DR drill runbook (Hetzner + GitHub Actions)¶
This guide is drill-only: Hetzner workspace drill, Tailscale tag:dr-drill, and the
GitHub Actions workflows that target deploy@ on the drill VPS. Production VPS steps,
shared Tailscale credential setup, and full disaster-recovery narrative stay in
PROD_RUNBOOK.md (see GitHub Actions SSH to prod, GitHub Actions deploy to DR drill,
and Disaster recovery).
Full-system context (Tailscale + OpenTofu + GHA + Compose): Hosting and infrastructure.
IaC layout and OpenTofu workspace rules: infra/README.md (repo root) (section DR drill workspace).
Workflow index (CI file names and triggers): WORKFLOWS.md (OpenTofu / DR drill paragraph).
Stack contract (audit table, steady vs recovery): STACK_CONTRACT.md (ADR-093).
Timed exercise: use this runbook and GitHub #724; readiness is tracked in #751.
Steady-state vs full drill cycle¶
Routine validation on a drill host (deploy only): preflight → drill-deploy → drill-e2e
smoke and/or drill-stack-playwright — same stack discipline as prod; see
STACK_CONTRACT.md.
Full orchestrated exercise adds infra apply, simulated corpus restore
(drill-restore-corpus), and always destroy — see
Orchestrated full cycle below. Restore is not
implied for steady prod or Codespace bring-up.
When to use which doc¶
| Need | Doc |
|---|---|
Prod deploy@, prod Tailscale, prod backup/restore |
PROD_RUNBOOK.md |
Drill deploy@, drill workflows, full-cycle orchestrator, drill destroy |
This runbook + infra/README.md (repo root) |
OpenTofu state encryption, terraform.tfstate.enc.drill |
infra/README.md (repo root) |
| Whole-system narrative (diagrams, prod + drill) | Hosting and infrastructure |
| Corpus snapshot manifest, local Make vs Actions (prod / pre-prod / drill) | CORPUS_SNAPSHOT_MANIFEST_AND_RESTORE.md |
Keeping drill material here avoids duplicating long prod sections and keeps PROD_RUNBOOK shorter for day-to-day prod operators.

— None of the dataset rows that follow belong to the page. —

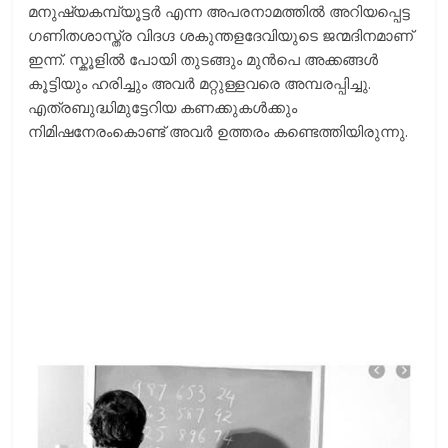
മനുഷ്യകമ്പ്യൂട്ടര്‍ എന്ന അപരനാമത്തില്‍ അറിയപ്പെട്ട
ഗണിതശാസ്ത്ര വിദഗ്ദ ശകുന്തളദേവിയുടെ ജന്മദിനമാണ്
ഇന്ന്. സ്കൂളില്‍ പോയി തുടങ്ങും മുന്‍പെ അക്കങ്ങള്‍
കൂട്ടിയും ഹരിച്ചും അവര്‍ മറ്റുള്ളവരെ അമ്പരപ്പിച്ചു.
എത്രബുദ്ധിമുട്ടേറിയ കണക്കുകള്‍ക്കും
നിമിഷനേരംകൊണ്ട് അവര്‍ ഉത്തരം കണ്ടെത്തിയിരുന്നു.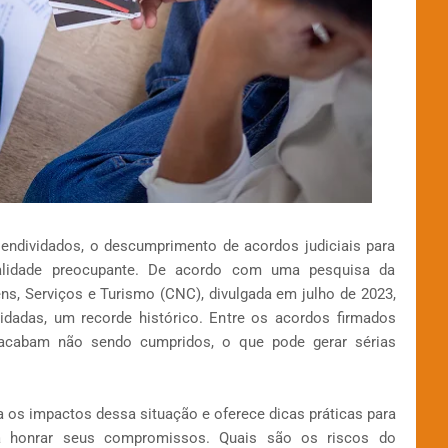
endividados, o descumprimento de acordos judiciais para
alidade preocupante. De acordo com uma pesquisa da
s, Serviços e Turismo (CNC), divulgada em julho de 2023,
vidadas, um recorde histórico. Entre os acordos firmados
 acabam não sendo cumpridos, o que pode gerar sérias
a os impactos dessa situação e oferece dicas práticas para
ra honrar seus compromissos. Quais são os riscos do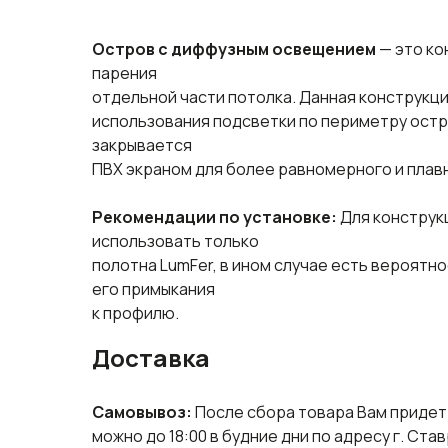
Остров с диффузным освещением
— это ко
парения
отдельной части потолка. Данная конструк
использования подсветки по периметру остр
закрывается
ПВХ экраном для более равномерного и плав
Рекомендации по установке:
Для конструк
использовать только
полотна LumFer, в ином случае есть вероятн
его примыкания
к профилю.
Доставка
Самовывоз:
После сбора товара Вам придет 
можно до 18:00 в будние дни по адресу г. Ста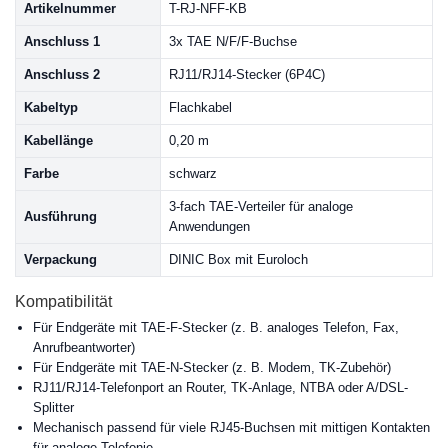
Artikelnummer
T-RJ-NFF-KB
Anschluss 1
3x TAE N/F/F-Buchse
Anschluss 2
RJ11/RJ14-Stecker (6P4C)
Kabeltyp
Flachkabel
Kabellänge
0,20 m
Farbe
schwarz
3-fach TAE-Verteiler für analoge
Ausführung
Anwendungen
Verpackung
DINIC Box mit Euroloch
Kompatibilität
Für Endgeräte mit TAE-F-Stecker (z. B. analoges Telefon, Fax,
Anrufbeantworter)
Für Endgeräte mit TAE-N-Stecker (z. B. Modem, TK-Zubehör)
RJ11/RJ14-Telefonport an Router, TK-Anlage, NTBA oder A/DSL-
Splitter
Mechanisch passend für viele RJ45-Buchsen mit mittigen Kontakten
für analoge Telefonie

Repository secrets and variables (drill)¶
| Name | Kind | Used by |
|---|---|---|
HCLOUD_TOKEN_DRILL |
secret | drill-infra-plan, drill-infra-apply, drill-infra-destroy, orchestrator |
TS_API_KEY |
secret | Same infra workflows (Tailscale provider) |
TFSTATE_AGE_KEY |
secret | sops decrypt/encrypt for drill state |
OPERATOR_SSH_PUBLIC_KEY |
secret | Same as prod infra (public half only; log masking). First-boot deploy@ authorized_keys is written only from this value. |
TS_AUTHKEY |
secret | drill-deploy, drill-e2e, drill-restore-corpus, orchestrator app jobs |
DRILL_DEPLOY_SSH_PRIVATE_KEY |
secret | Same app jobs (PEM for deploy@ on drill) |
BACKUP_REPO_TOKEN |
secret (optional) | drill-restore-corpus when chipi/podcast_scraper-backup is private |
TAILNET_NAME |
variable | Infra TF_VAR_tailscale_tailnet |
DRILL_TAILNET_FQDN |
variable | Resolver input (e.g. dr-podcast.tail-xxxx.ts.net) |
ACL note: tag:gha-deployer → tag:dr-drill:22 must exist for CI SSH; prod infra-apply is
the usual path to land tailscale/policy.hujson changes.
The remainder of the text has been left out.